** DATA RECORDS **

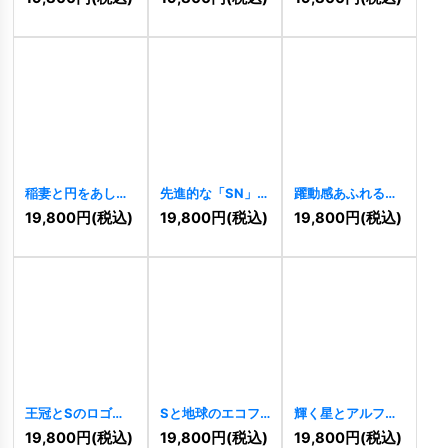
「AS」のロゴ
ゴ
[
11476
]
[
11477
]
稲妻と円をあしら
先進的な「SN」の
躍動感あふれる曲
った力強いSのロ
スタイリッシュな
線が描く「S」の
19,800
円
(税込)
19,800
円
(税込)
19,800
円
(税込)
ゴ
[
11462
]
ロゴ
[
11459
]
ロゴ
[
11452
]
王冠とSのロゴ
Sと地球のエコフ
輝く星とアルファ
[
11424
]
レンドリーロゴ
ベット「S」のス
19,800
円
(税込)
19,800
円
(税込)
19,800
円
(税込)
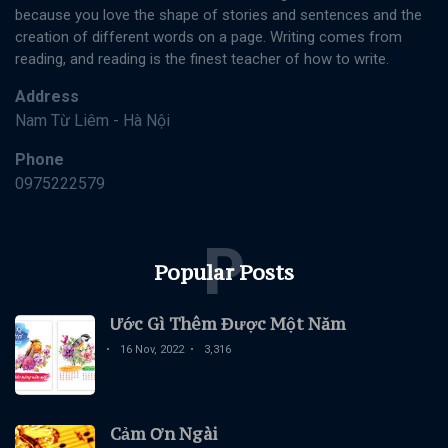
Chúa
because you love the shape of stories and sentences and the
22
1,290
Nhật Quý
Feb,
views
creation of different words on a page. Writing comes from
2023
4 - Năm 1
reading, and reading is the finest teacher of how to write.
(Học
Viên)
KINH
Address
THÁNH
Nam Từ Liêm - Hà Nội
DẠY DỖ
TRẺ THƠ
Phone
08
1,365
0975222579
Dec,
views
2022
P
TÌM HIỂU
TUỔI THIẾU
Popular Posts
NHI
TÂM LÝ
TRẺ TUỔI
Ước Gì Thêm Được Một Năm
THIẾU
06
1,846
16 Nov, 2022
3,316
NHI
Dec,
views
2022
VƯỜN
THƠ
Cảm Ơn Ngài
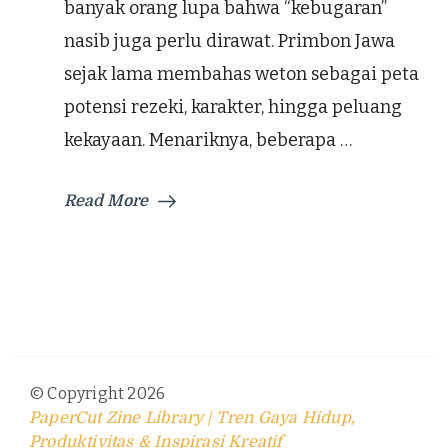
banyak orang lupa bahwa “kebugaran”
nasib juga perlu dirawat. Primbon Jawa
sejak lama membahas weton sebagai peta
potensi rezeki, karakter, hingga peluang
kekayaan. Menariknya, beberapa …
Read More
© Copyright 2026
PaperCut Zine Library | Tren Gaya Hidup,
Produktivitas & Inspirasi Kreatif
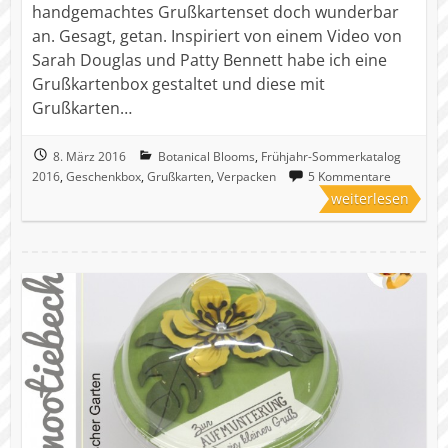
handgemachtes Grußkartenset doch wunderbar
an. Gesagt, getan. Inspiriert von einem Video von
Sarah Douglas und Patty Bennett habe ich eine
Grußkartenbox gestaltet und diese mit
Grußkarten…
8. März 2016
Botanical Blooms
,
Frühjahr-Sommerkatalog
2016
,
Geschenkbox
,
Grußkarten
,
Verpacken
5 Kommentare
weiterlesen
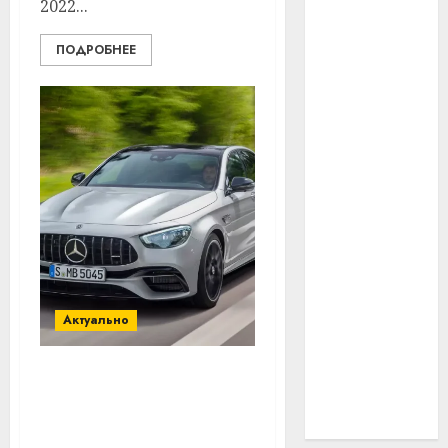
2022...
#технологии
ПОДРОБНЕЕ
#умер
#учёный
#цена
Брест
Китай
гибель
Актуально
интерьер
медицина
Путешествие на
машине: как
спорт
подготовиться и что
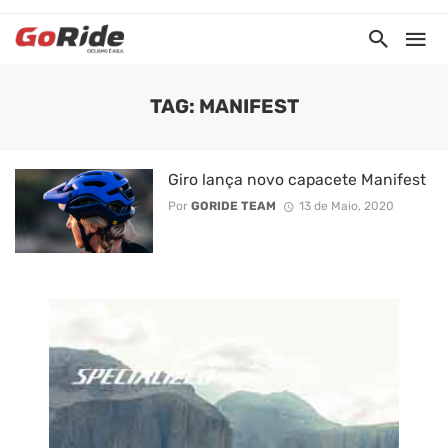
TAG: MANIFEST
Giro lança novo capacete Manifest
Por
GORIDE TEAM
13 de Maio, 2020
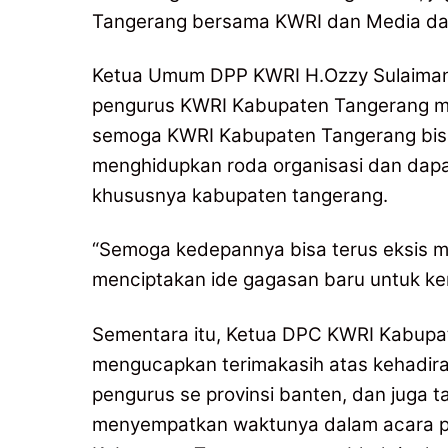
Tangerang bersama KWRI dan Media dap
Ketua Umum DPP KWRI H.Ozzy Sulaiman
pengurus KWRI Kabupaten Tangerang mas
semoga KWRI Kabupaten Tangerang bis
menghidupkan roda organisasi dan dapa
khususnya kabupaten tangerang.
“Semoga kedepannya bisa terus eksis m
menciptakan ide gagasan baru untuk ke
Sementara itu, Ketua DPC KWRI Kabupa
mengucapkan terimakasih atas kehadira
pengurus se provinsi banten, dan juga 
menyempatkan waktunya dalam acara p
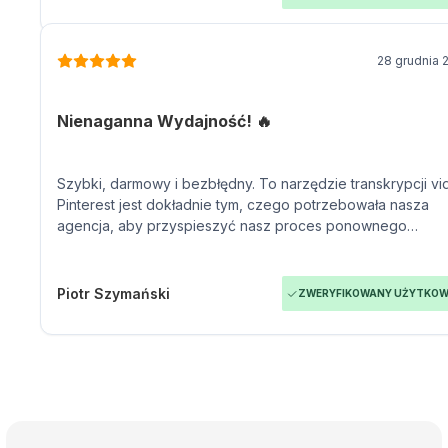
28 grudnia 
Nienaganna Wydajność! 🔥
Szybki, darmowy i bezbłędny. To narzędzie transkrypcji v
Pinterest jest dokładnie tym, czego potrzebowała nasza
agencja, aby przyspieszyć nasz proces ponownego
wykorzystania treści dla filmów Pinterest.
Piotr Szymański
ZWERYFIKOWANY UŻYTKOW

** EXERCISE DESCRIPTION **
Respond with nothing but the number of lines in the data above that include the word "KWRI".

** RESPONSE TO THIS EXERCISE **
5